PROBLEM STATEMENT: Give back exactly the lines of the entries below from the line with "pendant 6 mois." to the line with "discrétionnaire, industrie de sous de", inclusive, and only those.

DATA EXTRACTS:
_ _ _ _ _ _ _
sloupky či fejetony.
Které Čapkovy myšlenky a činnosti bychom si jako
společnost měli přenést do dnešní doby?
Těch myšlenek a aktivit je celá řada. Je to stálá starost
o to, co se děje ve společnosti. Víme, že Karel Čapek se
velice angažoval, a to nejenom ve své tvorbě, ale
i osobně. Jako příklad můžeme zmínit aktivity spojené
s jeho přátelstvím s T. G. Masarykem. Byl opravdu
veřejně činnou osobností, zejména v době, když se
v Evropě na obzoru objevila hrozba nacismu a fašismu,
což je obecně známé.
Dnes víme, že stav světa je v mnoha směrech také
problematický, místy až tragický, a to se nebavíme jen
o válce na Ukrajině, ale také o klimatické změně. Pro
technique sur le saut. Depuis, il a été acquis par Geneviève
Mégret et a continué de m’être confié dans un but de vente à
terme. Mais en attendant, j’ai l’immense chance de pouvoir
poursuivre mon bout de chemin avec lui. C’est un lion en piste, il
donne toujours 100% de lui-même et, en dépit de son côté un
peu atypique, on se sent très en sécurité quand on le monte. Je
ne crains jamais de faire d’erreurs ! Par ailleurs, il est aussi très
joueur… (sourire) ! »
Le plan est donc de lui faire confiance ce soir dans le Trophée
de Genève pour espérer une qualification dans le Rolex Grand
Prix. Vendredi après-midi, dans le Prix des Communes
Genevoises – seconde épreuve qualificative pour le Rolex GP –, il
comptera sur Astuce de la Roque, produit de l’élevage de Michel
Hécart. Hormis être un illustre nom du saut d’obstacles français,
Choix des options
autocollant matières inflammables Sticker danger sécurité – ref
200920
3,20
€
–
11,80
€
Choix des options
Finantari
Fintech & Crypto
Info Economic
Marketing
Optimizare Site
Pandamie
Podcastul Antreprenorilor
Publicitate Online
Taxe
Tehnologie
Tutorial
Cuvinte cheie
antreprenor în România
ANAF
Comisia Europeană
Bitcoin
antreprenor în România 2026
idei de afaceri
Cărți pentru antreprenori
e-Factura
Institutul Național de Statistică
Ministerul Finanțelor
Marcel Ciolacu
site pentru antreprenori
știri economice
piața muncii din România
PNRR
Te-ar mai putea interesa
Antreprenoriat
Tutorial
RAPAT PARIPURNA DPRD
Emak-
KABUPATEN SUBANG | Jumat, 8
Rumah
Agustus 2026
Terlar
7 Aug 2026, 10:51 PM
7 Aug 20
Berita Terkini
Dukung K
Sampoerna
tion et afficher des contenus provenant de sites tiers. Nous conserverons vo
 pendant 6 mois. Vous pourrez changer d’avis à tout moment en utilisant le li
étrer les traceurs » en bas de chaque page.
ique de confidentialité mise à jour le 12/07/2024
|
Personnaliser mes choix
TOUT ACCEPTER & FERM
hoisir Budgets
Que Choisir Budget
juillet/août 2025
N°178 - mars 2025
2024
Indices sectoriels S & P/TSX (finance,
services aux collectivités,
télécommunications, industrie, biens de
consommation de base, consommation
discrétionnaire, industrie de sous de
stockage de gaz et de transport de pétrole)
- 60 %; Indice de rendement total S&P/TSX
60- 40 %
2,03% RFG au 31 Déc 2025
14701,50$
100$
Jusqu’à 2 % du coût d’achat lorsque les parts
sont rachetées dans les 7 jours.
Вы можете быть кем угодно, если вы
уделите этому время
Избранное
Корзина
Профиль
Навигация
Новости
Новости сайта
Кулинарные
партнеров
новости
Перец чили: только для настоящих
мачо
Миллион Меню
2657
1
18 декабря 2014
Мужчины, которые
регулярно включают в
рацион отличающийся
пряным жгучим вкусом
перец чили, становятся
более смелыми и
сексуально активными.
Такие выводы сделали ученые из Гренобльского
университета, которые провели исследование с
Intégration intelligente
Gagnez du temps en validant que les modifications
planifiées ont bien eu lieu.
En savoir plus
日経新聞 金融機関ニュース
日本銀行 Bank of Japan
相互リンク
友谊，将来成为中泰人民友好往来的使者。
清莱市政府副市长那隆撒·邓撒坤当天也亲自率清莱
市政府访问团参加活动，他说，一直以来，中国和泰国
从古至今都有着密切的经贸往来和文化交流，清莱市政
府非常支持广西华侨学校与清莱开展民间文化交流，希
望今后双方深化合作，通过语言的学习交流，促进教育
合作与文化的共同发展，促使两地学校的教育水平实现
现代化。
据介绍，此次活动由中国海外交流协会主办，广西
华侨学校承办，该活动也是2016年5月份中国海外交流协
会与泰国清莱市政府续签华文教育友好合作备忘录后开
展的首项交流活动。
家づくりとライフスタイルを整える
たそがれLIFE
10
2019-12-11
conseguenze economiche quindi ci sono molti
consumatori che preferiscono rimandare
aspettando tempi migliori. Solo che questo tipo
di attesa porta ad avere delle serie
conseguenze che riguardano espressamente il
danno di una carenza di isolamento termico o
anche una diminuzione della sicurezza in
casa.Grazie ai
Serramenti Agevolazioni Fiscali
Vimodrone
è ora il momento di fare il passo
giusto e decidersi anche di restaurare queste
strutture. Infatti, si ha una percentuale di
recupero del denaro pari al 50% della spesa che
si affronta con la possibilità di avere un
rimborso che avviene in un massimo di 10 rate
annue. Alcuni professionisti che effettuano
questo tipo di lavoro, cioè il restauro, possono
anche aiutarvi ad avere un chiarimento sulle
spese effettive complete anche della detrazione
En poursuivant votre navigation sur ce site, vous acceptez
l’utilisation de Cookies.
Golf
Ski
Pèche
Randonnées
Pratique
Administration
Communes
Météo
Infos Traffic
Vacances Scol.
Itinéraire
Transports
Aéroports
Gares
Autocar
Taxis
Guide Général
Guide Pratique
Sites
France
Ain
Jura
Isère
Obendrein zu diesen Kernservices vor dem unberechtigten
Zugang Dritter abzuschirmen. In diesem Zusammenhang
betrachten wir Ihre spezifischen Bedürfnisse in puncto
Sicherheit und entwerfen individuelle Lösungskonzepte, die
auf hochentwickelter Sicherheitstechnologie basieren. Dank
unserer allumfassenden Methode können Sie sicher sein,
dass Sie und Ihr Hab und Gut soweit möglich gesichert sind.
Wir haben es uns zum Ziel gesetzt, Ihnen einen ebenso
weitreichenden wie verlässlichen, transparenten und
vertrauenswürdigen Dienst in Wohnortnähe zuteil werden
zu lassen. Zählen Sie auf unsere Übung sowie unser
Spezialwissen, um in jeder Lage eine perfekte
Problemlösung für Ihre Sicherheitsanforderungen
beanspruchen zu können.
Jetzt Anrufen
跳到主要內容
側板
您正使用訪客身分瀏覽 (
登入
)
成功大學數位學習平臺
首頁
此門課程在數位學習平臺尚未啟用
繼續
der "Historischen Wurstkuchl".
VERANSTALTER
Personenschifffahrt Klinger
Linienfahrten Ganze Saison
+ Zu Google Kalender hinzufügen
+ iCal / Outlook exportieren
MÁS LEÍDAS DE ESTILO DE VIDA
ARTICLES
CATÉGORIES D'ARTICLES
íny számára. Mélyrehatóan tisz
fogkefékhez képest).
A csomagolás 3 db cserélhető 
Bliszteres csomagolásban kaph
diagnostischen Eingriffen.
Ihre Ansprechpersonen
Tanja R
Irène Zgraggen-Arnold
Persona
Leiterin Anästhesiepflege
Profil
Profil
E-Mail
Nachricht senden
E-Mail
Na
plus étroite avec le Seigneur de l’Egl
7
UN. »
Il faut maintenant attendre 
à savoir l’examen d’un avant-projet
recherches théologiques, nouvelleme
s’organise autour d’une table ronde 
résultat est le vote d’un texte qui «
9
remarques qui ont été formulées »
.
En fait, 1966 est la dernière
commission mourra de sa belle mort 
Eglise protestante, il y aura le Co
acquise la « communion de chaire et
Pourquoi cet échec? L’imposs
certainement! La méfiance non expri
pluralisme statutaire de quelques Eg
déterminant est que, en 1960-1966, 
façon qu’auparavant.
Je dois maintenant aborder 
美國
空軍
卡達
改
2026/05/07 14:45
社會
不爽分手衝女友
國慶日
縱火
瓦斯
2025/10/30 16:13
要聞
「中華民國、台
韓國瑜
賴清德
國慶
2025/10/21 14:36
_ _ _ _ _ _ _
SOLUTION BELOW:
 pendant 6 mois. Vous pourrez changer d’avis à tout moment en utilisant le li
étrer les traceurs » en bas de chaque page.
ique de confidentialité mise à jour le 12/07/2024
|
Personnaliser mes choix
TOUT ACCEPTER & FERM
hoisir Budgets
Que Choisir Budget
juillet/août 2025
N°178 - mars 2025
2024
Indices sectoriels S & P/TSX (finance,
services aux collectivités,
télécommunications, industrie, biens de
consommation de base, consommation
discrétionnaire, industrie de sous de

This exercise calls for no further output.